=== Record excerpts ===
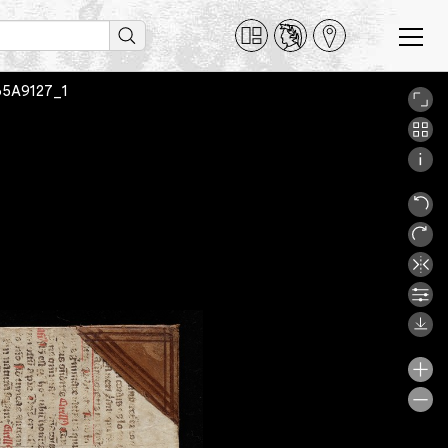
 _65A9127_1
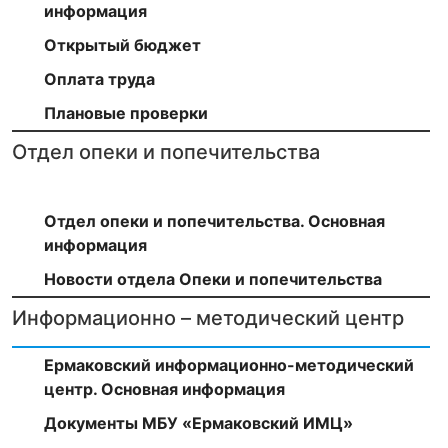
информация
Открытый бюджет
Оплата труда
Плановые проверки
Отдел опеки и попечительства
Отдел опеки и попечительства. Основная
информация
Новости отдела Опеки и попечительства
Информационно – методический центр
Ермаковский информационно-методический
центр. Основная информация
Документы МБУ «Ермаковский ИМЦ»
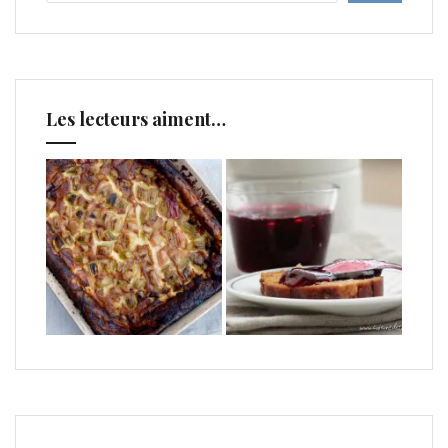
Les lecteurs aiment…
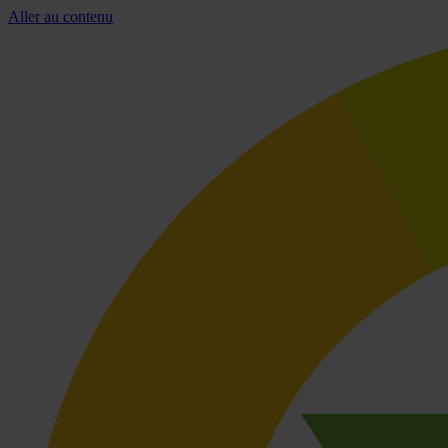
Aller au contenu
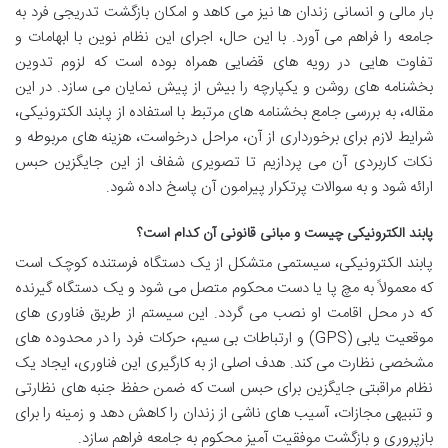
بار مالی و انسانی زندان ها نیز می کاهد و امکان بازگشت تدریجی فرد به
جامعه را فراهم می آورد. با این حال، اجرای این نظام نوین با ابهامات و
تفاوت هایی در رویه های قضایی همراه بوده است که لزوم تدوین
بخشنامه های روشن و یکپارچه را بیش از پیش نمایان می سازد. در این
مقاله، به بررسی جامع بخشنامه های مرتبط با استفاده از پابند الکترونیکی،
شرایط لازم برای برخورداری از آن، مراحل درخواست، هزینه های مربوطه و
نکات کاربردی آن می پردازیم تا تصویری شفاف از این جایگزین حبس
ارائه شود و به سوالات پرتکرار پیرامون آن پاسخ داده شود.
پابند الکترونیکی چیست و مبانی قانونی آن کدام است؟
پابند الکترونیکی، سیستمی متشکل از یک دستگاه فرستنده کوچک است
که معمولاً به مچ پا یا دست محکوم متصل می شود و یک دستگاه گیرنده
که در محل اقامت او نصب می گردد. این سیستم از طریق فناوری های
موقعیت یابی (GPS) و ارتباطات بی سیم، حرکات فرد را در محدوده های
مشخصی نظارت می کند. هدف اصلی از به کارگیری این فناوری، ایجاد یک
نظام مراقبتی جایگزین برای حبس است که ضمن حفظ جنبه های نظارتی
و تنبیهی مجازات، آسیب های ناشی از زندان را کاهش دهد و زمینه را برای
بازپروری و بازگشت موفقیت آمیز محکوم به جامعه فراهم سازد.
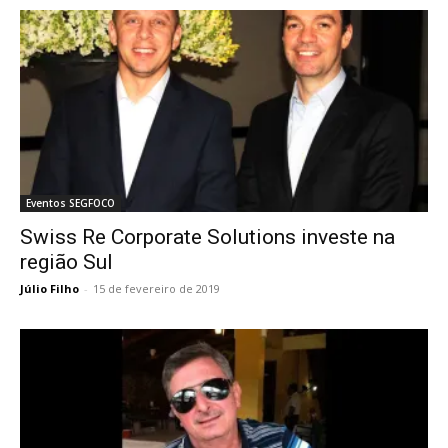
Eventos SEGFOCO
Swiss Re Corporate Solutions investe na
região Sul
Júlio Filho
-
15 de fevereiro de 2019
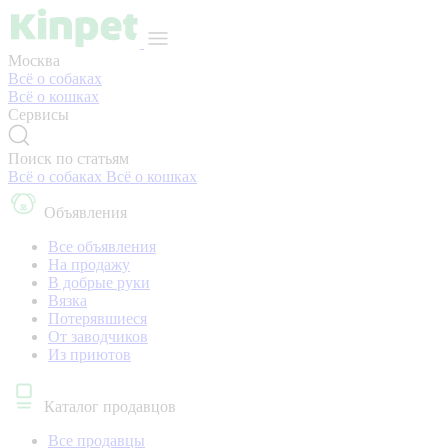
Москва
Всё о собаках
Всё о кошках
Сервисы
Поиск по статьям
Всё о собаках
Всё о кошках
Объявления
Все объявления
На продажу
В добрые руки
Вязка
Потерявшиеся
От заводчиков
Из приютов
Каталог продавцов
Все продавцы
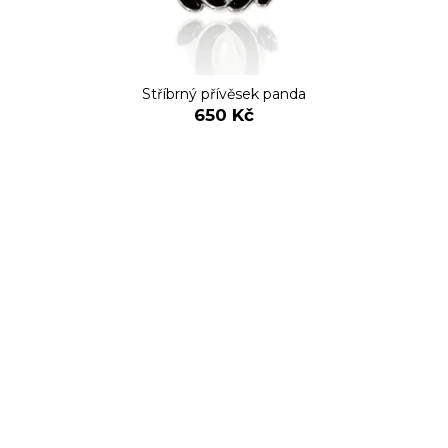
Stříbrný přívěsek panda
650 Kč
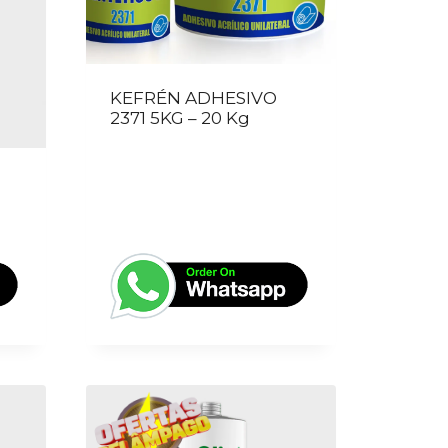
KEFRÉN ADHESIVO
2371 5KG – 20 Kg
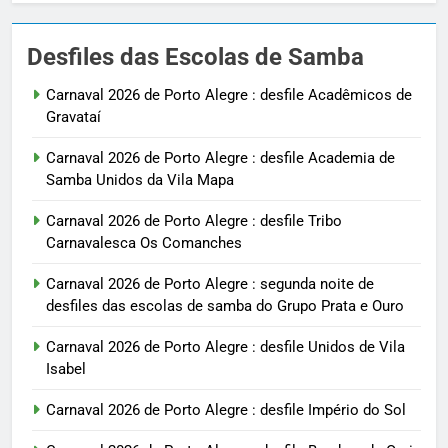
Desfiles das Escolas de Samba
Carnaval 2026 de Porto Alegre : desfile Acadêmicos de
Gravataí
Carnaval 2026 de Porto Alegre : desfile Academia de
Samba Unidos da Vila Mapa
Carnaval 2026 de Porto Alegre : desfile Tribo
Carnavalesca Os Comanches
Carnaval 2026 de Porto Alegre : segunda noite de
desfiles das escolas de samba do Grupo Prata e Ouro
Carnaval 2026 de Porto Alegre : desfile Unidos de Vila
Isabel
Carnaval 2026 de Porto Alegre : desfile Império do Sol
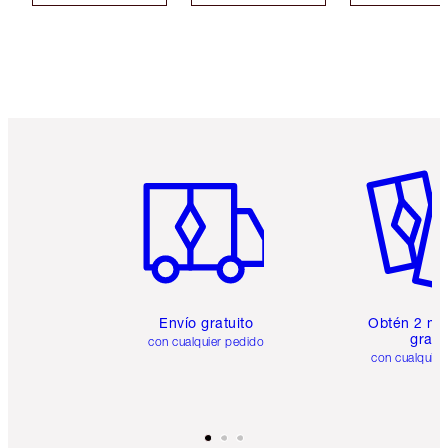
Artículo 1 de 6
Artículo
Envío gratuito
Obtén 2 mu
gratis
con cualquier pedido
con cualquier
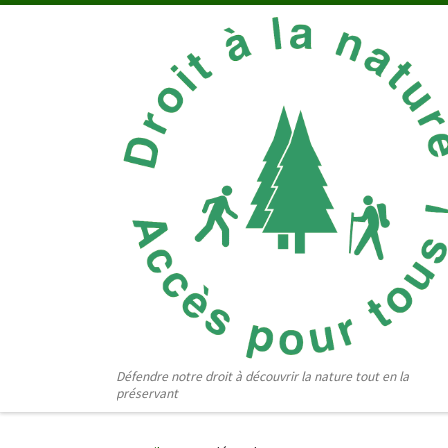
Passer au contenu
Défendre notre droit à découvrir la nature tout en la
préservant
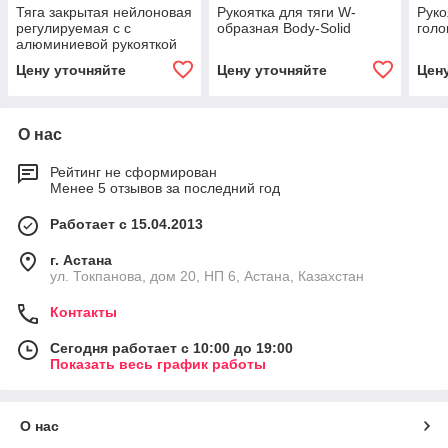
Тяга закрытая нейлоновая
Рукоятка для тяги W-
Руко
регулируемая c с
образная Body-Solid
голо
алюминиевой рукояткой
Цену уточняйте
Цену уточняйте
Цен
О нас
Рейтинг не сформирован
Менее 5 отзывов за последний год
Работает с 15.04.2013
г. Астана
ул. Токпанова, дом 20, НП 6, Астана, Казахстан
Контакты
Сегодня работает с 10:00 до 19:00
Показать весь график работы
О нас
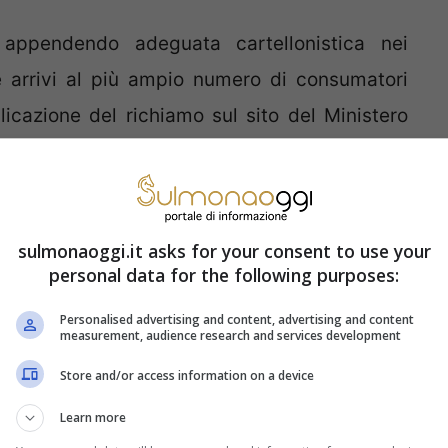
 appendendo adeguata cartellonistica nei
e arrivi al più ampio numero di consumatori
licazione del richiamo sul sito del Ministero
to non appena il rischio sarà accertato. Sul
stato segnalato nella sezione “News e
amo di una treccia di mozzarella.
sulmonaoggi.it asks for your consent to use your
personal data for the following purposes:
richiamo segnalato da Conad
Personalised advertising and content, advertising and content
measurement, audience research and services development
Treccia di Mozzarella Pugliese intrecciata a
Store and/or access information on a device
 Conad. La confezione di vendita pesa 550
Learn more
 – con origine del latte in Puglia. Il codice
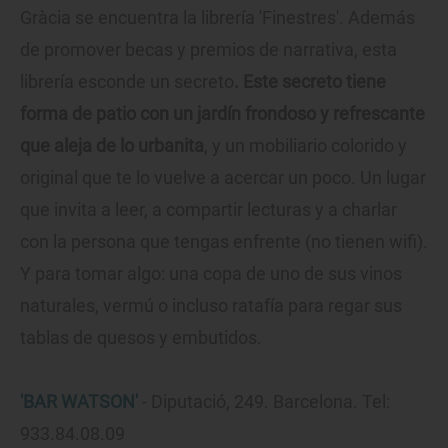
Gràcia se encuentra la librería 'Finestres'. Además
de promover becas y premios de narrativa, esta
librería esconde un secreto
. Este secreto tiene
forma de patio con un jardín frondoso y refrescante
que aleja de lo urbanita
, y un mobiliario colorido y
original que te lo vuelve a acercar un poco. Un lugar
que invita a leer, a compartir lecturas y a charlar
con la persona que tengas enfrente (no tienen wifi).
Y para tomar algo: una copa de uno de sus vinos
naturales, vermú o incluso ratafía para regar sus
tablas de quesos y embutidos.
'BAR WATSON'
- Diputació, 249. Barcelona. Tel:
933.84.08.09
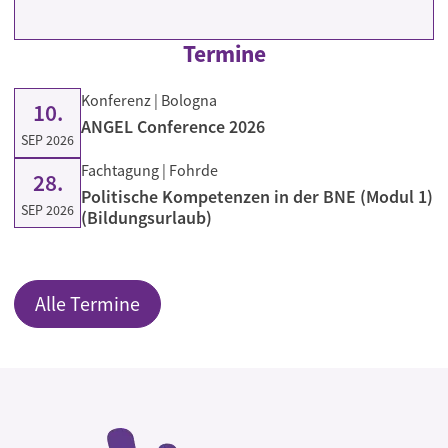
Termine
Konferenz
| Bologna
10.
ANGEL Conference 2026
SEP 2026
Fachtagung
| Fohrde
28.
Politische Kompetenzen in der BNE (Modul 1)
SEP 2026
(Bildungsurlaub)
Alle Termine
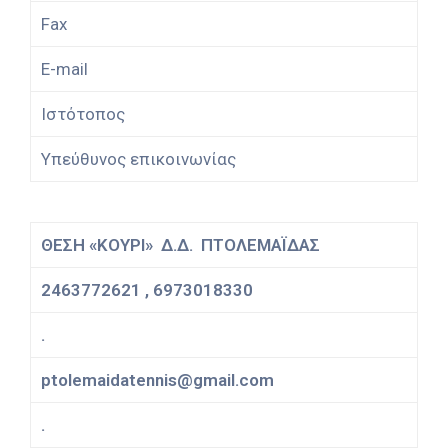
Fax
E-mail
Ιστότοπος
Υπεύθυνος επικοινωνίας
ΘΕΣΗ «ΚΟΥΡΙ» Δ.Δ. ΠΤΟΛΕΜΑΪΔΑΣ
2463772621 , 6973018330
.
ptolemaidatennis@gmail.com
.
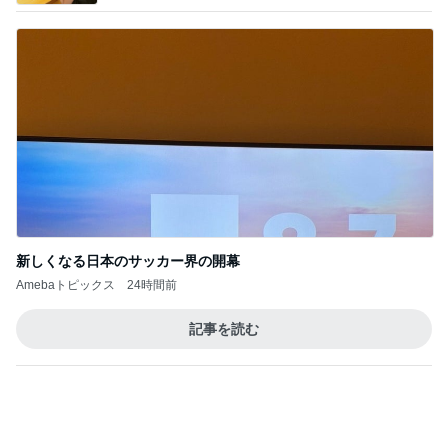
明日は1人で
だいたひかるオフィシャルブログ Powered by Ame
1日前
ba
みっしりしっとりした生地のケーキ
Amebaトピックス
11時間前
2026/08/08(D) 16本
何でかな？何でだろ？
1時間前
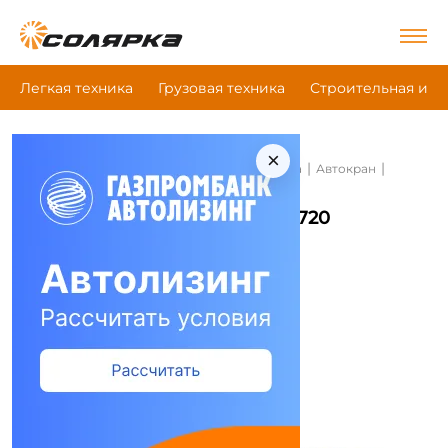
Легкая техника
Грузовая техника
Строительная и д
×
|
|
|
Главная
Строительная и дорожная техника
Автокран
Юргинец Кс- 65720
Автокран Юргинец Кс- 65720
Сравнить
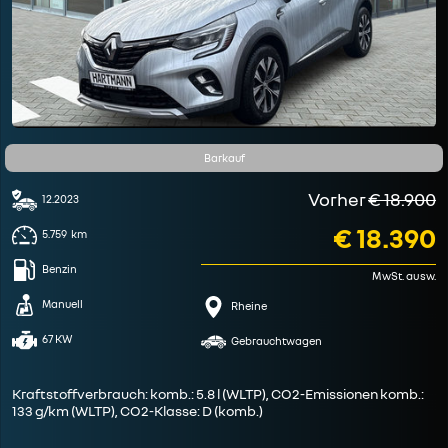
Barkauf
Vorher
€ 18.900
12.2023
€ 18.390
5.759
km
Benzin
MwSt. ausw.
Manuell
Rheine
67 KW
Gebrauchtwagen
Kraftstoffverbrauch: komb.: 5.8 l (WLTP), CO2-Emissionen komb.:
133 g/km (WLTP), CO2-Klasse: D (komb.)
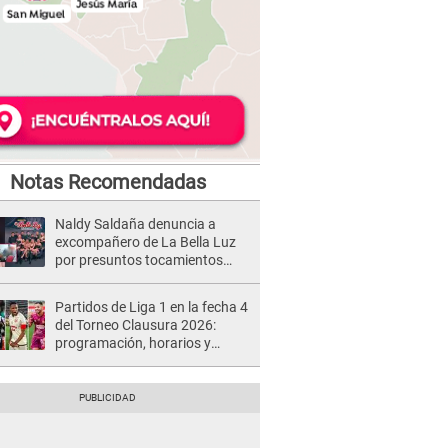
Notas Recomendadas
Naldy Saldaña denuncia a
excompañero de La Bella Luz
por presuntos tocamientos
indebidos e intento de besarla
Partidos de Liga 1 en la fecha 4
del Torneo Clausura 2026:
programación, horarios y
dónde ver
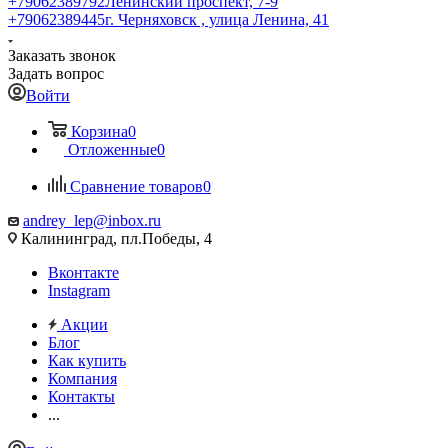
+79062389792
Ленинский проспект, 7-9
+79062389445
г. Черняховск , улица Ленина, 41
Заказать звонок
Задать вопрос
Войти
Корзина
0
Отложенные
0
Сравнение товаров
0
andrey_lep@inbox.ru
Калининград, пл.Победы, 4
Вконтакте
Instagram
Акции
Блог
Как купить
Компания
Контакты
...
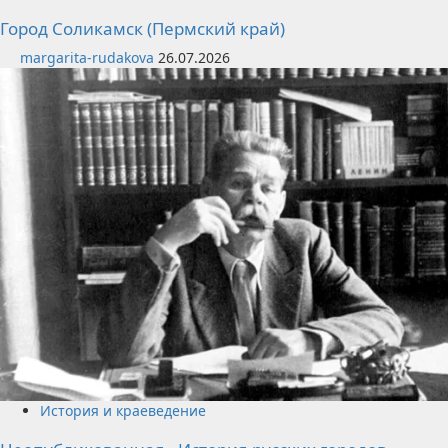
Город Соликамск (Пермский край)
margarita-rudakova
26.07.2026
История и краеведение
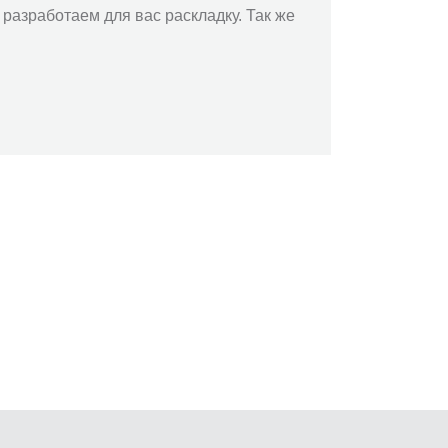
разработаем для вас раскладку. Так же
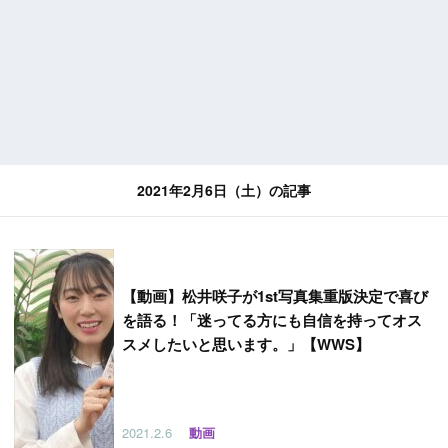
2021年2月6日（土）の記事
【
動画】松井咲子が1st写真集重版決定で喜び
を語る！「迷ってる方にも自信を持ってオス
スメしたいと思います。」【WWS】
2021.2.6
動画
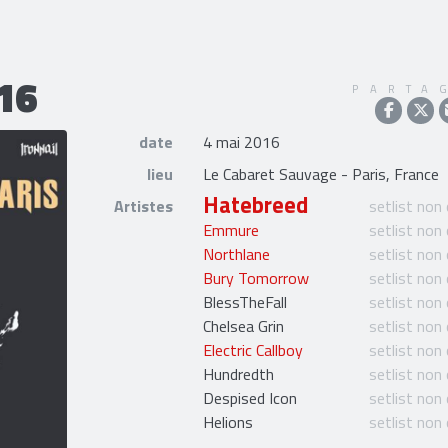
16
PARTA
date
4 mai 2016
lieu
Le Cabaret Sauvage - Paris, France
Hatebreed
Artistes
setlist non
Emmure
setlist non
Northlane
setlist non
Bury Tomorrow
setlist non
BlessTheFall
setlist non
Chelsea Grin
setlist non
Electric Callboy
setlist non
Hundredth
setlist non
Despised Icon
setlist non
Helions
setlist non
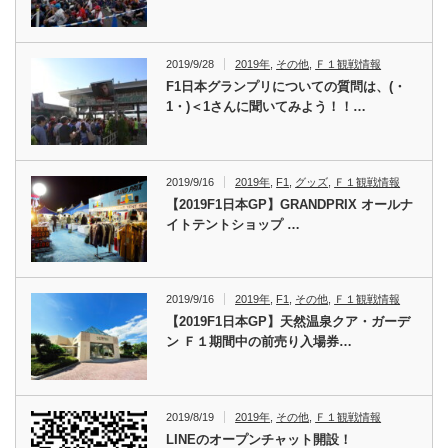
2019/9/28
2019年
,
その他
,
Ｆ１観戦情報
F1日本グランプリについての質問は、(・
1・)＜1さんに聞いてみよう！！…
2019/9/16
2019年
,
F1
,
グッズ
,
Ｆ１観戦情報
【2019F1日本GP】GRANDPRIX オールナ
イトテントショップ …
2019/9/16
2019年
,
F1
,
その他
,
Ｆ１観戦情報
【2019F1日本GP】天然温泉クア・ガーデ
ン Ｆ１期間中の前売り入場券…
2019/8/19
2019年
,
その他
,
Ｆ１観戦情報
LINEのオープンチャット開設！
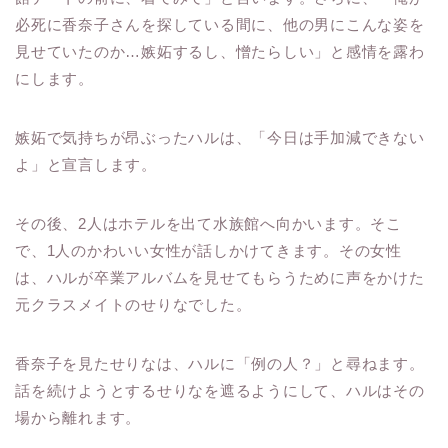
必死に香奈子さんを探している間に、他の男にこんな姿を
見せていたのか…嫉妬するし、憎たらしい」と感情を露わ
にします。
嫉妬で気持ちが昂ぶったハルは、「今日は手加減できない
よ」と宣言します。
その後、2人はホテルを出て水族館へ向かいます。そこ
で、1人のかわいい女性が話しかけてきます。その女性
は、ハルが卒業アルバムを見せてもらうために声をかけた
元クラスメイトのせりなでした。
香奈子を見たせりなは、ハルに「例の人？」と尋ねます。
話を続けようとするせりなを遮るようにして、ハルはその
場から離れます。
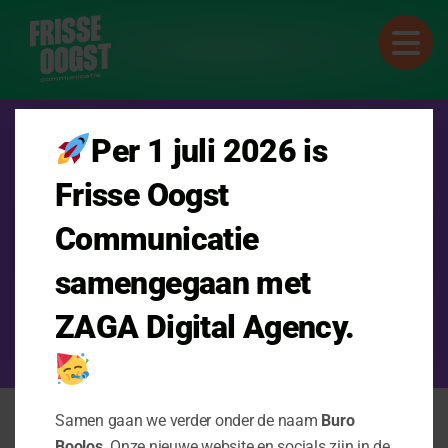
Per 1 juli 2026 is
ZEG HOOI!
Frisse Oogst
Communicatie
06 107 170 20
info@frisseoogst.nl
samengegaan met
ZAGA Digital Agency.
Privacy Statement
Samen gaan we verder onder de naam
Buro
Boolos
. Onze nieuwe website en socials zijn in de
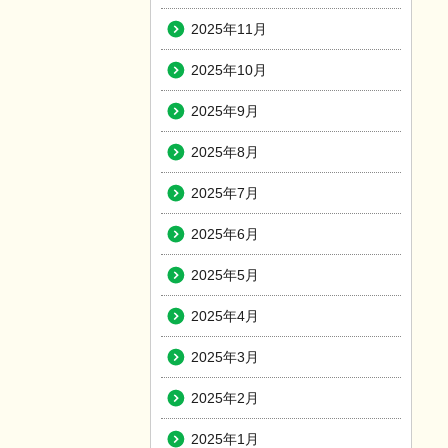
2025年11月
2025年10月
2025年9月
2025年8月
2025年7月
2025年6月
2025年5月
2025年4月
2025年3月
2025年2月
2025年1月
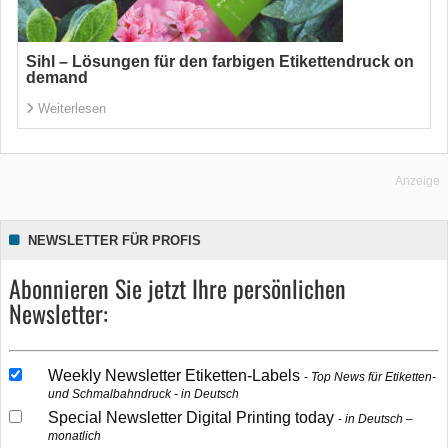
Sihl – Lösungen für den farbigen Etikettendruck on
demand
Weiterlesen
Anzeige
NEWSLETTER FÜR PROFIS
Abonnieren Sie jetzt Ihre persönlichen
Newsletter:
Weekly Newsletter Etiketten-Labels
Top News für Etiketten-
und Schmalbahndruck - in Deutsch
Special Newsletter Digital Printing today
in Deutsch –
monatlich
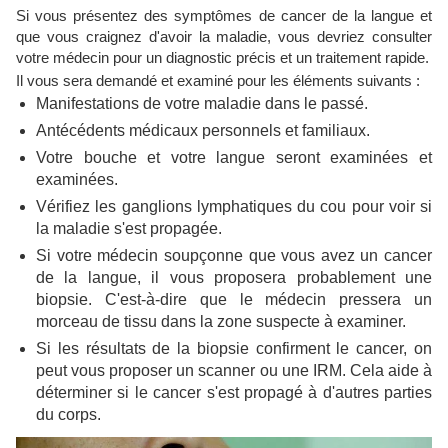
Si vous présentez des symptômes de cancer de la langue et
que vous craignez d'avoir la maladie, vous devriez consulter
votre médecin pour un diagnostic précis et un traitement rapide.
Il vous sera demandé et examiné pour les éléments suivants :
Manifestations de votre maladie dans le passé.
Antécédents médicaux personnels et familiaux.
Votre bouche et votre langue seront examinées et
examinées.
Vérifiez les ganglions lymphatiques du cou pour voir si
la maladie s'est propagée.
Si votre médecin soupçonne que vous avez un cancer
de la langue, il vous proposera probablement une
biopsie. C'est-à-dire que le médecin pressera un
morceau de tissu dans la zone suspecte à examiner.
Si les résultats de la biopsie confirment le cancer, on
peut vous proposer un scanner ou une IRM. Cela aide à
déterminer si le cancer s'est propagé à d'autres parties
du corps.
===
# Work instruction:
Everything from the line with "Conad. La confezione di vendita pesa 550" through the line with "con la persona" in the material above should be transcribed exactly, except the pictures.

# Problem solution:
 Conad. La confezione di vendita pesa 550
Learn more
 – con origine del latte in Puglia. Il codice
Gràcia se encuentra la librería 'Finestres'. Además
de promover becas y premios de narrativa, esta
librería esconde un secreto
. Este secreto tiene
forma de patio con un jardín frondoso y refrescante
que aleja de lo urbanita
, y un mobiliario colorido y
original que te lo vuelve a acercar un poco. Un lugar
que invita a leer, a compartir lecturas y a charlar
con la persona que tengas enfrente (no tienen wifi).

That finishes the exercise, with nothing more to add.